[Stored items from a collection]

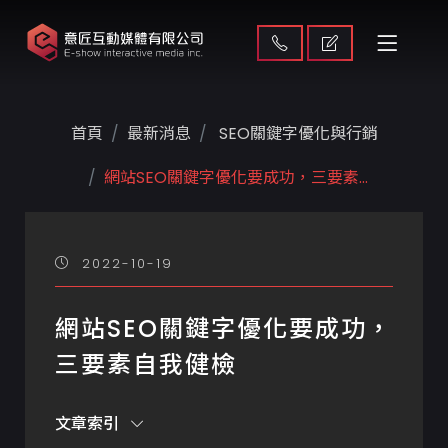
首頁
最新消息
SEO關鍵字優化與行銷
網站SEO關鍵字優化要成功，三要素...
2022-10-19
網站SEO關鍵字優化要成功，
三要素自我健檢
文章索引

TASK STATEMENT - With the pictures omitted, the entries are to be transcribed in full, exactly as they appear.

EXPECTED ANSWER -
首頁
最新消息
SEO關鍵字優化與行銷
網站SEO關鍵字優化要成功，三要素...
2022-10-19
網站SEO關鍵字優化要成功，
三要素自我健檢
文章索引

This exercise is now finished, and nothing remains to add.